**Task to carry out**
Exact copy, pictures excluded: output the lines from the opening of the entries through the line bearing "15 sept. 2024, 14:30 – 16:00".

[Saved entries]
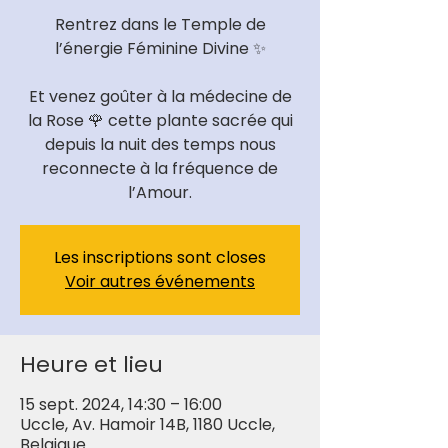
Rentrez dans le Temple de
l’énergie Féminine Divine ✨
Et venez goûter à la médecine de
la Rose 🌹 cette plante sacrée qui
depuis la nuit des temps nous
reconnecte à la fréquence de
l’Amour.
Les inscriptions sont closes
Voir autres événements
Heure et lieu
15 sept. 2024, 14:30 – 16:00
Uccle, Av. Hamoir 14B, 1180 Uccle,
Belgique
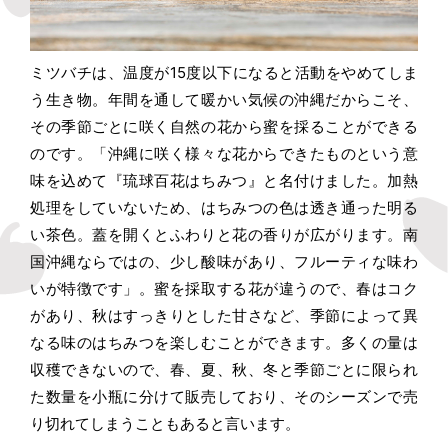
ミツバチは、温度が15度以下になると活動をやめてしま
う生き物。年間を通して暖かい気候の沖縄だからこそ、
その季節ごとに咲く自然の花から蜜を採ることができる
のです。「沖縄に咲く様々な花からできたものという意
味を込めて『琉球百花はちみつ』と名付けました。加熱
処理をしていないため、はちみつの色は透き通った明る
い茶色。蓋を開くとふわりと花の香りが広がります。南
国沖縄ならではの、少し酸味があり、フルーティな味わ
いが特徴です」。蜜を採取する花が違うので、春はコク
があり、秋はすっきりとした甘さなど、季節によって異
なる味のはちみつを楽しむことができます。多くの量は
収穫できないので、春、夏、秋、冬と季節ごとに限られ
た数量を小瓶に分けて販売しており、そのシーズンで売
り切れてしまうこともあると言います。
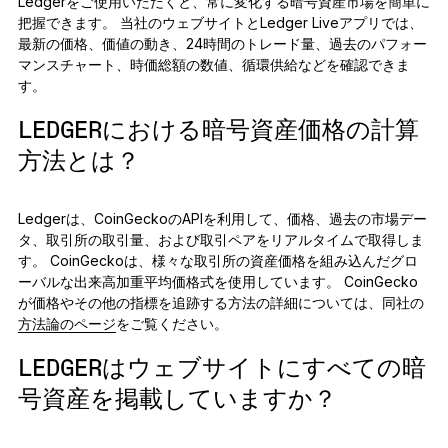
Ledgerをご使用いただくと、常に変化する暗号資産市場を簡単に
把握できます。 当社のウェブサイトとLedger Liveアプリでは、
最新の価格、価値の動き、24時間のトレード量、過去のパフォー
マンスチャート、時価総額の数値、循環供給などを確認できま
す。
LEDGERにおける暗号資産価格の計算
方法とは？
Ledgerは、CoinGeckoのAPIを利用して、価格、過去の市場デー
タ、取引所の取引量、および取引ペアをリアルタイムで取得しま
す。 CoinGeckoは、様々な取引所の資産価格を組み込んだグロ
ーバルな出来高加重平均価格式を使用しています。 CoinGecko
が価格やその他の指標を追跡する方法の詳細については、同社の
方法論のページ
をご覧ください。
LEDGERはウェブサイトにすべての暗
号資産を掲載していますか？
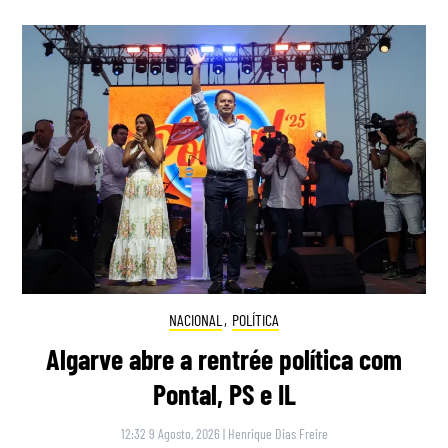
NACIONAL
,
POLÍTICA
Algarve abre a rentrée política com
Pontal, PS e IL
12:32 9 Agosto, 2026
|
Henrique Dias Freire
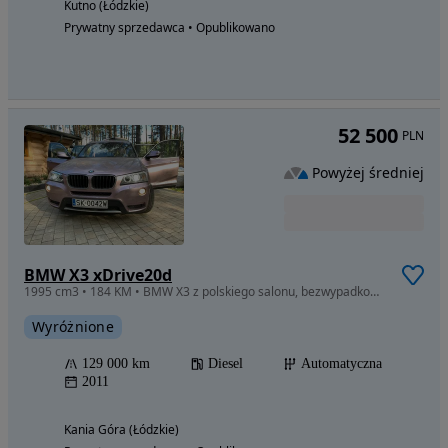
Kutno (Łódzkie)
Prywatny sprzedawca • Opublikowano
52 500
PLN
Powyżej średniej
BMW X3 xDrive20d
1995 cm3 • 184 KM • BMW X3 z polskiego salonu, bezwypadkowe, stan bardzo dobry.
Wyróżnione
129 000 km
Diesel
Automatyczna
2011
Kania Góra (Łódzkie)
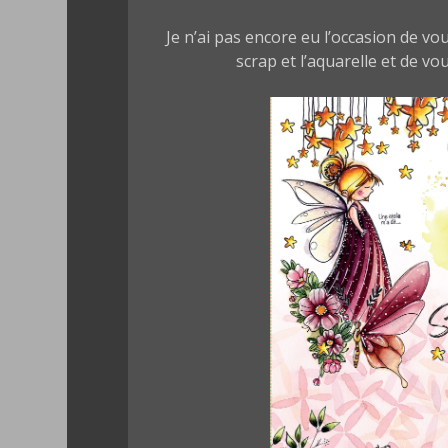
Je n’ai pas encore eu l’occasion de v
scrap et l’aquarelle et de vo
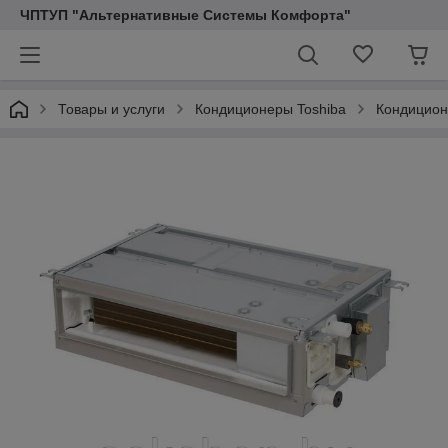
ЧПТУП "Альтернативные Системы Комфорта"
Товары и услуги
Кондиционеры Toshiba
Кондицион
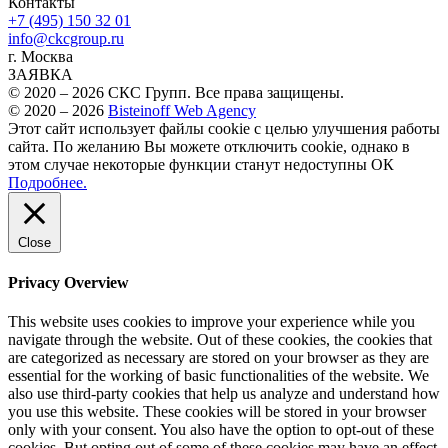
Контакты
+7 (495) 150 32 01
info@ckcgroup.ru
г. Москва
ЗАЯВКА
© 2020 – 2026 СКС Групп. Все права защищены.
© 2020 – 2026
Bisteinoff Web Agency
Этот сайт использует файлы cookie с целью улучшения работы
сайта. По желанию Вы можете отключить cookie, однако в
этом случае некоторые функции станут недоступны
ОК
Подробнее.
Close
Privacy Overview
This website uses cookies to improve your experience while you
navigate through the website. Out of these cookies, the cookies that
are categorized as necessary are stored on your browser as they are
essential for the working of basic functionalities of the website. We
also use third-party cookies that help us analyze and understand how
you use this website. These cookies will be stored in your browser
only with your consent. You also have the option to opt-out of these
cookies. But opting out of some of these cookies may have an effect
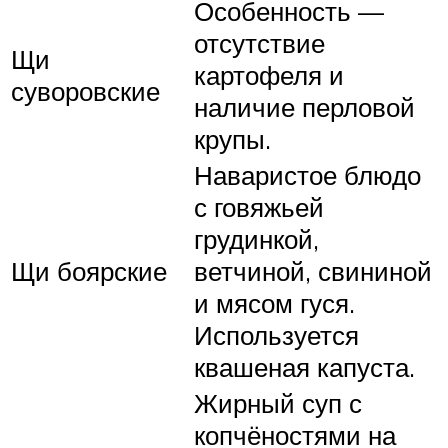
Особенность —
отсутствие
Щи
картофеля и
суворовские
наличие перловой
крупы.
Наваристое блюдо
с говяжьей
грудинкой,
Щи боярские
ветчиной, свининой
и мясом гуся.
Используется
квашеная капуста.
Жирный суп с
копчёностями на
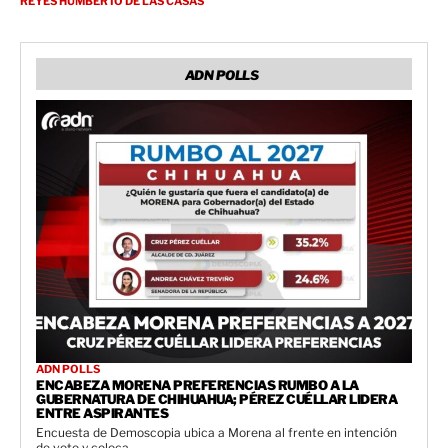
REYES HUMBERTO DE LAS CASAS
ADN POLLS
ADN POLLS
ENCABEZA MORENA PREFERENCIAS RUMBO A LA
GUBERNATURA DE CHIHUAHUA; PÉREZ CUÉLLAR LIDERA
ENTRE ASPIRANTES
Encuesta de Demoscopia ubica a Morena al frente en intención
de voto y coloca...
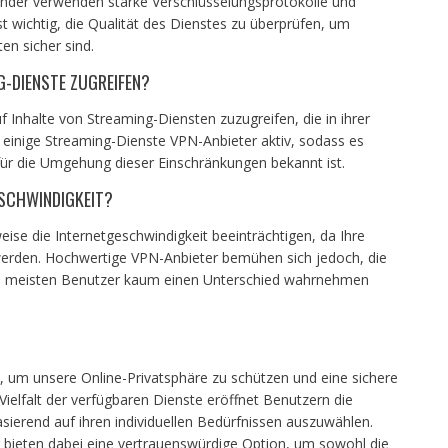
nder verwenden starke Verschlüsselungsprotokolle und
st wichtig, die Qualität des Dienstes zu überprüfen, um
en sicher sind.
G-DIENSTE ZUGREIFEN?
 Inhalte von Streaming-Diensten zuzugreifen, die in ihrer
n einige Streaming-Dienste VPN-Anbieter aktiv, sodass es
 für die Umgehung dieser Einschränkungen bekannt ist.
ESCHWINDIGKEIT?
se die Internetgeschwindigkeit beeinträchtigen, da Ihre
erden. Hochwertige VPN-Anbieter bemühen sich jedoch, die
ie meisten Benutzer kaum einen Unterschied wahrnehmen
 um unsere Online-Privatsphäre zu schützen und eine sichere
ielfalt der verfügbaren Dienste eröffnet Benutzern die
asierend auf ihren individuellen Bedürfnissen auszuwählen.
 bieten dabei eine vertrauenswürdige Option, um sowohl die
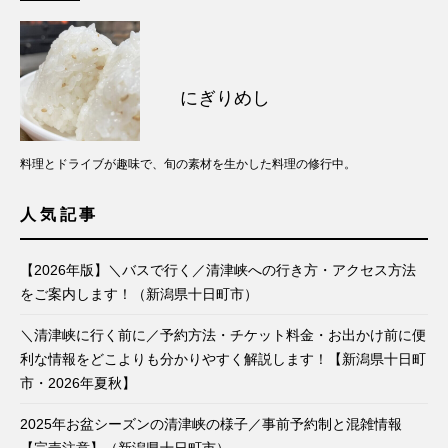
にぎりめし
料理とドライブが趣味で、旬の素材を生かした料理の修行中。
人気記事
【2026年版】＼バスで行く／清津峡への行き方・アクセス方法
をご案内します！（新潟県十日町市）
＼清津峡に行く前に／予約方法・チケット料金・お出かけ前に便
利な情報をどこよりも分かりやすく解説します！【新潟県十日町
市・2026年夏秋】
2025年お盆シーズンの清津峡の様子／事前予約制と混雑情報
【完売注意】（新潟県十日町市）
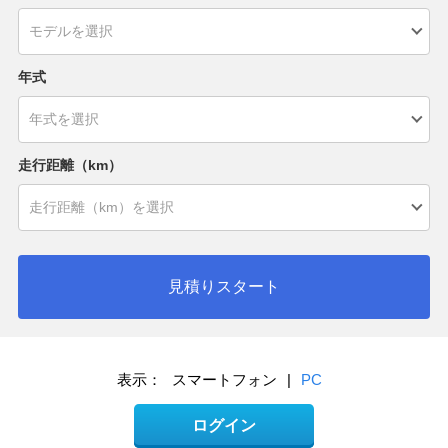
年式
走行距離（km）
見積りスタート
表示：
スマートフォン
|
PC
ログイン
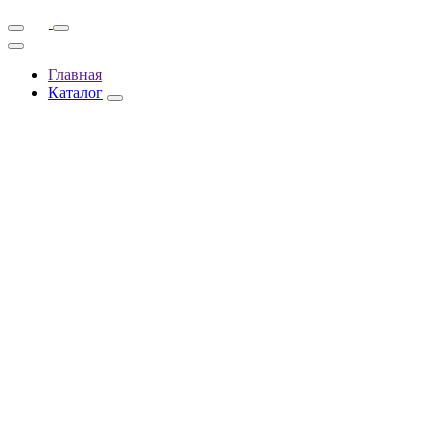
Главная
Каталог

**Exercise output**
Rentrez dans le Temple de
l’énergie Féminine Divine ✨
Et venez goûter à la médecine de
la Rose 🌹 cette plante sacrée qui
depuis la nuit des temps nous
reconnecte à la fréquence de
l’Amour.
Les inscriptions sont closes
Voir autres événements
Heure et lieu
15 sept. 2024, 14:30 – 16:00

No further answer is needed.